Scroll untuk baca artikel
Example 325x300
DAERAHOPINISENI & BUDAYA

Minangkabau dalam Film Indonesia: Sebuah Catatan Singkat

339
×

Minangkabau dalam Film Indonesia: Sebuah Catatan Singkat

Sebarkan artikel ini

Oleh: Herry Nur Hidayat*

Bagian sebelumnya, saya telah memulai sebagian hal tentang keminangkabauan dalam film Tabula Rasa. Saya akan lanjutkan dengan uraian singkat tentang kuliner Minangkabau di dalam film ini. Film ini menampilkan kekhasan kuliner tradisional Minangkabau yang memang telah dikenal luas oleh masyarakat Indonesia bahkan dunia. Tidak hanya randang, film ini menampilkan gulai kepala ikan, dendeng, dan ayam balado sebagai muatan keminangkabauan dan wahana penyampaian cerita.

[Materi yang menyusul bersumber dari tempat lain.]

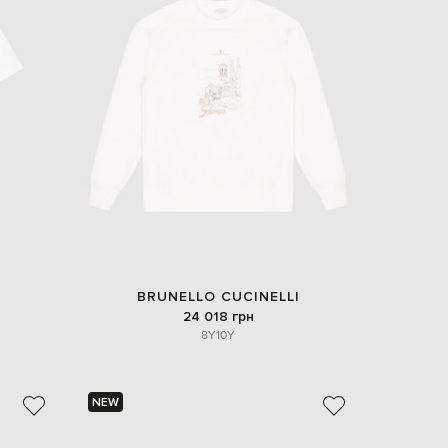
BRUNELLO CUCINELLI
24 018 грн
8Y
10Y
NEW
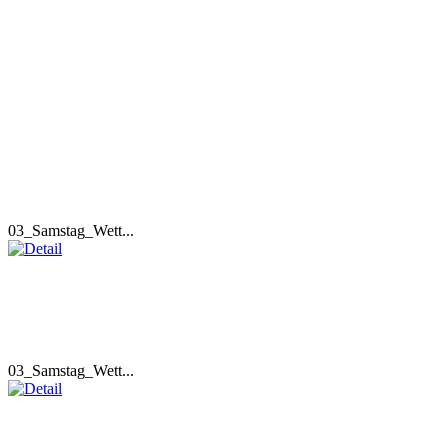
03_Samstag_Wett...
03_Samstag_Wett...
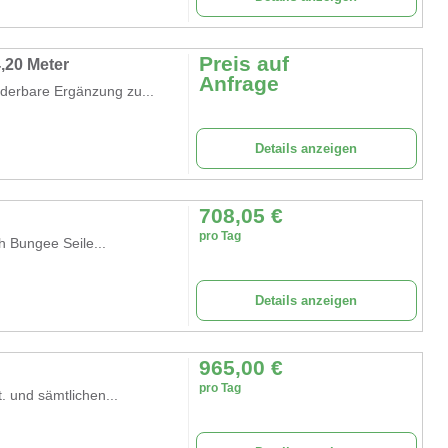
Preis auf
,20 Meter
Anfrage
nderbare Ergänzung zu...
Details anzeigen
708,05
€
pro Tag
 Bungee Seile...
Details anzeigen
965,00
€
pro Tag
 und sämtlichen...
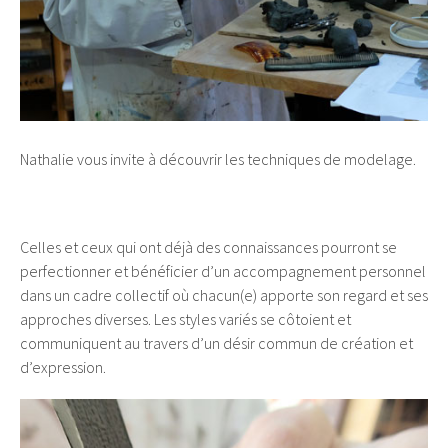
Nathalie vous invite à découvrir les techniques de modelage.
Celles et ceux qui ont déjà des connaissances pourront se
perfectionner et bénéficier d’un accompagnement personnel
dans un cadre collectif où chacun(e) apporte son regard et ses
approches diverses. Les styles variés se côtoient et
communiquent au travers d’un désir commun de création et
d’expression.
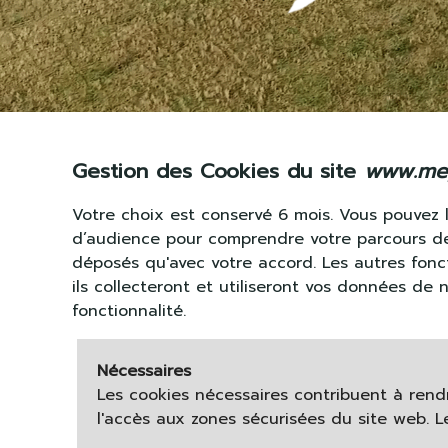
Gestion des Cookies du site
www.mey
Votre choix est conservé 6 mois. Vous pouvez l
d’audience pour comprendre votre parcours de 
déposés qu'avec votre accord. Les autres fonct
ils collecteront et utiliseront vos données de
fonctionnalité.
Nécessaires
Les cookies nécessaires contribuent à rend
l'accès aux zones sécurisées du site web. 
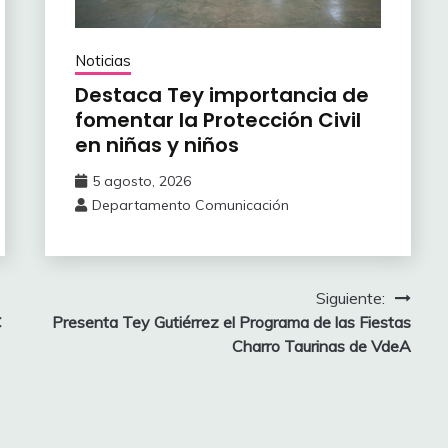
Noticias
‎Destaca Tey importancia de
fomentar ‎la Protección Civil
en niñas y niños
5 agosto, 2026
Departamento Comunicación
Siguiente:
C
Presenta Tey Gutiérrez el Programa de las Fiestas
Charro Taurinas de VdeA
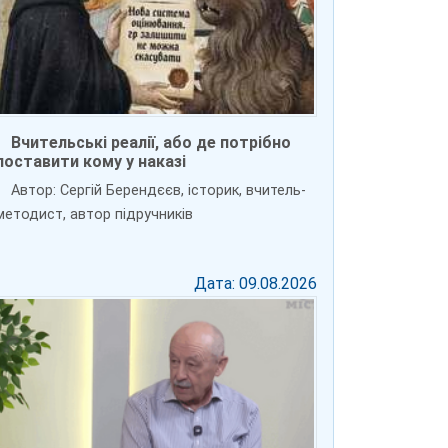
Вчительські реалії, або де потрібно
поставити кому у наказі
Автор: Сергій Берендєєв, історик, вчитель-
методист, автор підручників
Дата: 09.08.2026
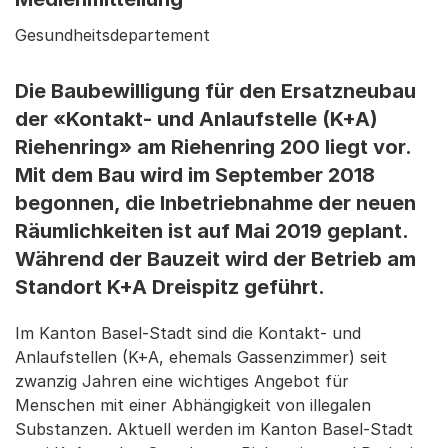
Gesundheitsdepartement
Die Baubewilligung für den Ersatzneubau
der «Kontakt- und Anlaufstelle (K+A)
Riehenring» am Riehenring 200 liegt vor.
Mit dem Bau wird im September 2018
begonnen, die Inbetriebnahme der neuen
Räumlichkeiten ist auf Mai 2019 geplant.
Während der Bauzeit wird der Betrieb am
Standort K+A Dreispitz geführt.
Im Kanton Basel-Stadt sind die Kontakt- und
Anlaufstellen (K+A, ehemals Gassenzimmer) seit
zwanzig Jahren eine wichtiges Angebot für
Menschen mit einer Abhängigkeit von illegalen
Substanzen. Aktuell werden im Kanton Basel-Stadt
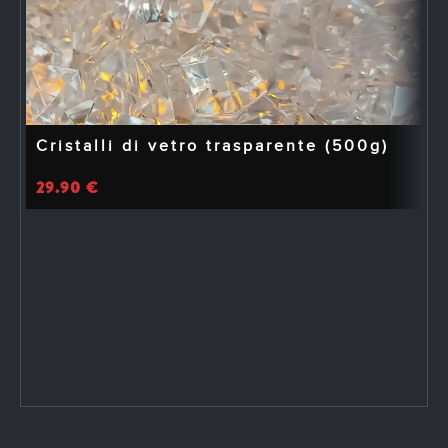
Cristalli di vetro trasparente (500g)
29.90
€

Seperti telah diketahui, rendang adalah salah satu masakan khas Minangkabau yang telah diakui dunia. Oleh karena demikian dikenalnya rendang ini, status “kepemilikannya” diperebutkan oleh empat negara di Asia Tenggara yaitu Indonesia, Malaysia, Brunei Darussalam, dan Singapura. Masing-masing mengklaim bahwa rendang adalah masakan khas negaranya untuk didaftarkan sebagai warisan budaya dunia ke UNESCO. Namun demikian, rendang telah didaftarkan sebagai warisan budaya dunia UNESCO oleh Provinsi Sumatera Barat pada tahun 2010 dengan nomor registrasi 776 dan diperiksa kembali berkas pengajuannya pada Juli 2019.

Kemunculan rendang dalam film ini bukan hanya sebagai sebuah hidangan melainkan juga menampilkan proses memasak rendang. Selain alat memasak yang masih tradisional, dalam proses memasak yang ditampilkan diselipkan pula unsur keminangkabauan. Melalui perbandingan yang disampaikan tokoh Hans tentang alat dan proses memasak yang dianggapnya tidak praktis, tokoh Mak mengemukakan pentingnya proses dalam memasak rendang untuk hasil yang maksimal dalam hal rasa. Tokoh Mak lebih memilih “rasa tangan” dalam proses memasak sebagai alasan untuk menggunakan alat-alat modern. Proses pengadukan rendang selama empat jam dilukiskan dengan ungkapan kurang kacau cik kambiangan, talampau kacau bapalantiangan.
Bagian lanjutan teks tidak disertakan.